←back to thread

Parser Combinators Beat Regexes

(entropicthoughts.com)
120 points mooreds | 1 comments | | HN request time: 0.001s | source
Show context
arn3n ◴[] No.43639465[source]
“In other languages, it would be considered overkill to write a full parser when a simple regex can do the same thing. In Haskell, writing a parser is no big deal. We just do it and move on with our lives.”

I see a long code file filled with comments and long paragraph-level explanations. I think I’d rather just learn and use regex.

replies(5): >>43639538 #>>43639912 #>>43639965 #>>43641791 #>>43644069 #
layer8 ◴[] No.43639965[source]
Whenever I write a regex, I end up with a comments roughly ten times longer than the regex. That being said, regular expressions are often the right tool for the job (i.e. parsing a regular language, as opposed to a context-free language or whatever), just the syntax becomes unreadable rather quickly.

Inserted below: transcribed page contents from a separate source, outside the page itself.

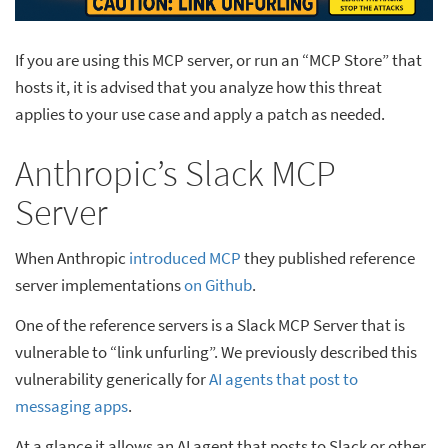
If you are using this MCP server, or run an “MCP Store” that
hosts it, it is advised that you analyze how this threat
applies to your use case and apply a patch as needed.
Anthropic’s Slack MCP
Server
When Anthropic
introduced MCP
they published reference
server implementations
on Github
.
One of the reference servers is a Slack MCP Server that is
vulnerable to “link unfurling”. We previously described this
vulnerability generically for
AI agents that post to
messaging apps
.
At a glance it allows an AI agent that posts to Slack or other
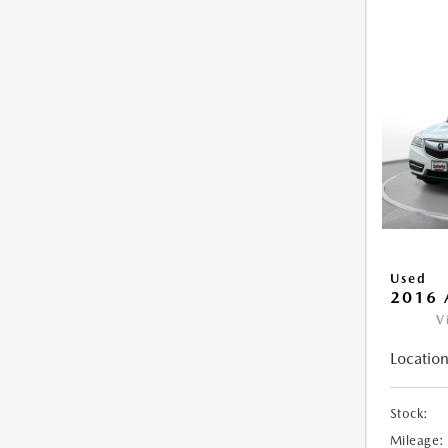
Used
2016 
V
Location
Stock:
Mileage:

I’m sure you could build a nicer regular-expression syntax in Haskell.
replies(3): >>43640776 #>>43640864 #>>43642797 #
1. f1shy ◴[] No.43640864[source]
Yes. Regex tend to become rather fast write only. One solution is commenting, but is still complex. What I like to do now (in C) is define parts of it. Just a crude example to get the idea:

   // STRing: matches anything inside quotes (single or double)
   #define STR "[\"'](.*)[\"']"
   // NUMber: matches decimal or hexadecimal numbers
   #define NUM "([[:digit:]]x?[[:xdigit:]]*)"
   
   regcomp(&reg_exp, STR NUM , REG_EXTENDED | REG_ICASE);
So at the end I compose the RE with the various parts, which are documented separately.